All the Code of the series can be found at the Github repository:
https://github.com/drifter1/compiler

Introduction

Hello it's a me again @drifter1! Today we continue with my Compiler Series, a series where we implement a complete compiler for a simple C-like language by using the C-tools Flex and Bison. In this article we will generate Assembly Code for Declarations and Initializations.

Requirements:

Actually you need to read and understand all the topics that I covered in the series as a whole, as these articles will give you access to knowledge about:

What Compiler Design is (mainly the steps)
For which exact Language the Compiler is build for (Tokens and Grammar)
How to use Flex and Bison
How to implement a lexer and parser for the language using those tools
What the Symbol Table is and how we implement it
How we combine Flex and Bison together
How we can pass information from the Lexer to the Parser
How we define operator priorities, precedencies and associativity
What Semantic Analysis is (Attributes, SDT etc.)
How we do the so called "Scope Resolution"
How we declare types and check the type inter-compatibility for different cases that include function parameters and assignments
How we check function calls later on using a "Revisit queue", as function declarations mostly happen after functions get used (in our Language)
Intermediate Code Representations, including AST's
How we implement an AST (structure and management)
Action Rules for AST nodes and more
The target system's architecture and its assembly language (MIPS)

Difficulty:

Talking about the series in general this series can be rated:

Intermediate to Advanced

Today's topic(s) can be rated:

Easy

So, without further ado, let's now finally start with the actual Tutorial...

Actual Tutorial Content

Variable Datatypes and their Sizes

The three basic datatypes of our language are:

Integer - 4 Bytes (1 word)
Real (Double) - 8 Bytes (Floats are 4 Bytes)
Char - 1 Byte

To simplify things, we will only use double reals for now!

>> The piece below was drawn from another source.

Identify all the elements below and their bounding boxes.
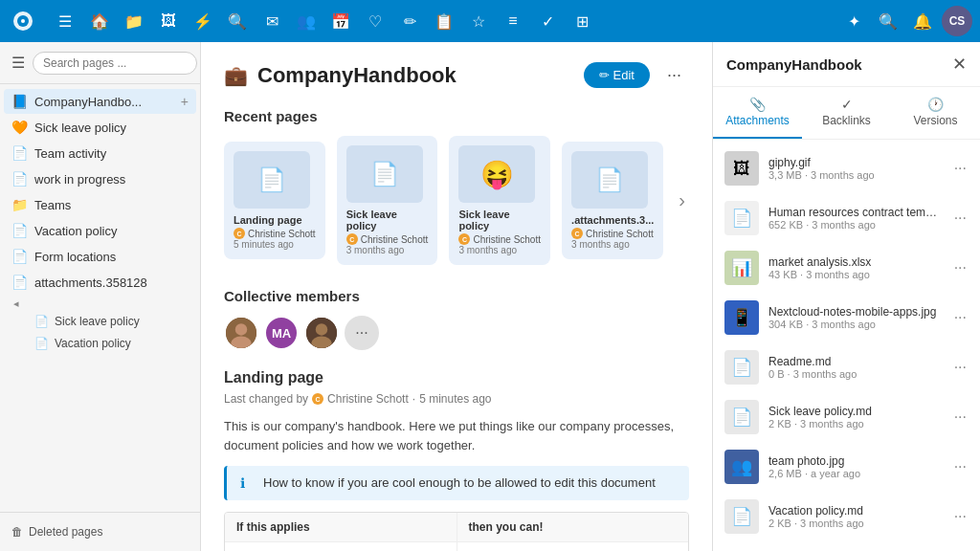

Those types can further be combined to create:

Strings - N Bytes of characters (only used as printing parameters)
Arrays - N*sizeof(datatype), where N = array size

Additionally, our simple c-like language also supports pointers, which are 4 Bytes (1 word) long for any datatype, as they only have to store memory addresses!

So, thinking about the the .data declarations we will use:

.word for integers and pointers
.double for reals (which defines 8 bytes of storage)
.byte for characters
.space for arrays

Various Fixes and Tweaks

Writing the code for machine generation, I found out lots of bugs that needed to be fixed, those are:

Lexer

Instead of returning the character, I returned the ' symbol, making any constant that referred to characters to get the ASCII value 39, which corresponds to the symbol '. So, the {ICONST} rule of the lexer, now returns yytext[1] instead of yytext[0]:

{CCONST}         { yylval.val.cval = yytext[1];    return CCONST; }

Parser

There were also some bugs in the parser. First of all, we should check if we are currently declaring a variable to be able to set the array_size of an array, which can be checked using our flag variable "declare". In other words, the variable rule now looks like this:

variable: ID { $$ = $1; }
    | pointer ID
    {
        $2->st_type = POINTER_TYPE;
        $$ = $2;
    }
    | ID array
    {
        if(declare == 1){
            $1->st_type = ARRAY_TYPE;
            $1->array_size = $2;
            $$ = $1;
        }       
    }
;

Without doing that, the value of array_size changed during the compilation process to some weird looking value!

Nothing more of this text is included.